I've been on a bit of a sanity bender recently: science, logic, evidence, experimentation, clarity and things like that. Here's a short list of some of the things I've been reading:
- Harry Potter and the Methods of Rationality (H/T mwhudson)
- Straight and Crooked Thinking
- Pretotype It (H/T lifeless)
- Lost Tools of Learning
- Hard Facts, Dangerous Half-Truths and Total-Nonsense (H/T lifeless)
- Puzzling outcomes in A/B testing
- Politics and the English Language
If you're writing software then I recommend "Pretotype It" first, because it's likely to make you write less software, and that can only be a good thing. They are all great reads though.
There are a few general themes: be explicit about your assumptions and try to verify or falsify them as soon as you may; do experiments; beware of certain mistakes or logical short-cuts; learn statistics; understand what you are saying. Wonderful notions all, but I'm not sure whether they are working out for me.

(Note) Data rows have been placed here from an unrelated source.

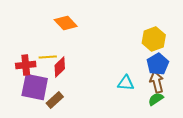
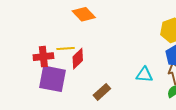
brown rectangle: (55, 100) -> (102, 92), moved

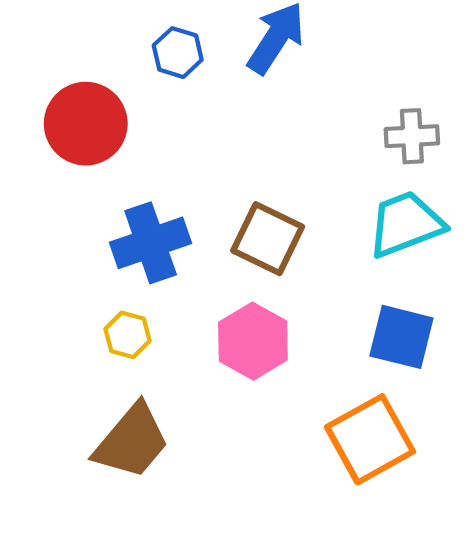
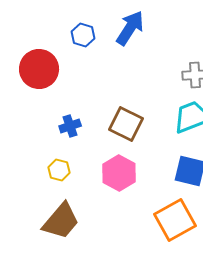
blue cross: (151, 243) -> (70, 126), size x0.6

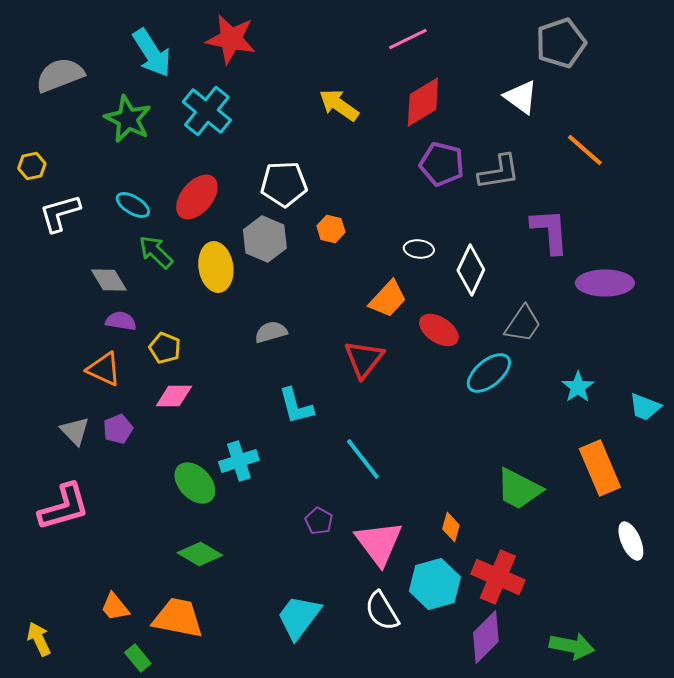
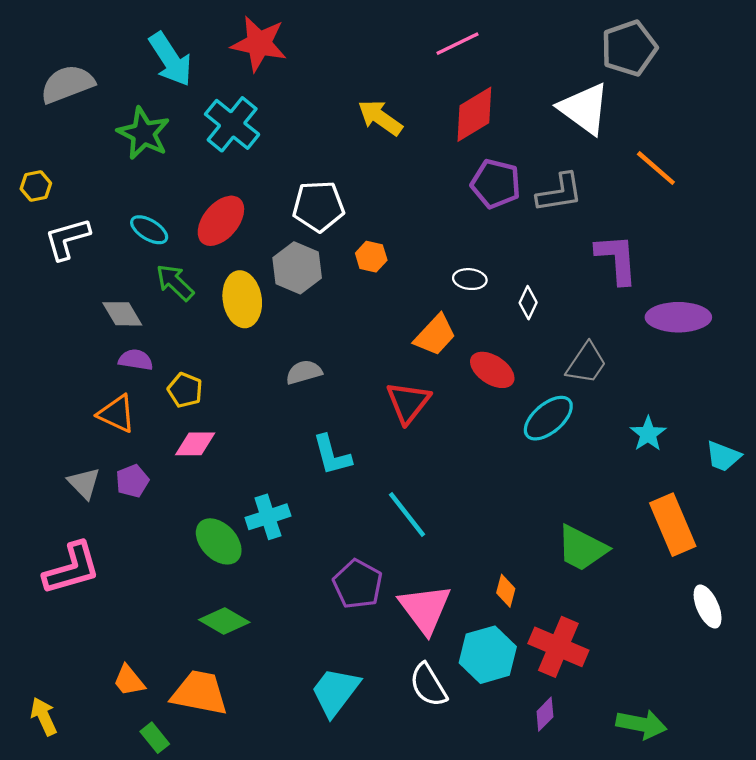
white triangle: (521, 97) -> (584, 109), size x1.4
white diamond: (471, 270) -> (528, 303), size x0.6
purple pentagon: (319, 521) -> (358, 584), size x1.6
purple diamond: (486, 637) -> (545, 714), size x0.6

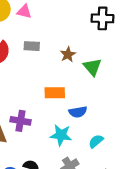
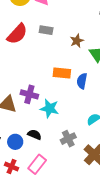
blue semicircle: (78, 112) -> (82, 81), moved, turned 105
cyan star: (61, 135) -> (50, 108), moved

Occasionally I'll get an email that has a couple of sentences but somehow manages to squeeze in all sorts of conflations, non sequiturs, and general fudging. It's hard to know where to begin. I can make a fair stab at analyzing the errors, but synthesizing a response that actually helps is very hard.
Rigour also puts a restraint on rhetoric. It's hard to say something convincingly when you have a bunch of qualifiers dangling at the end. My writing (even now!) is slowed down as I notice the unfounded assertions and unstated assumptions that lie behind it.
Also, much of this doesn't help you get from a vague, interesting intuition to a workable idea, from hunch to hypothesis, if you will. Sometimes a notion needs to time to grow before it's rejected as irrational or incorrect. Something like Thinking Hats can help here.
This is all peanuts though. Do more science. Really.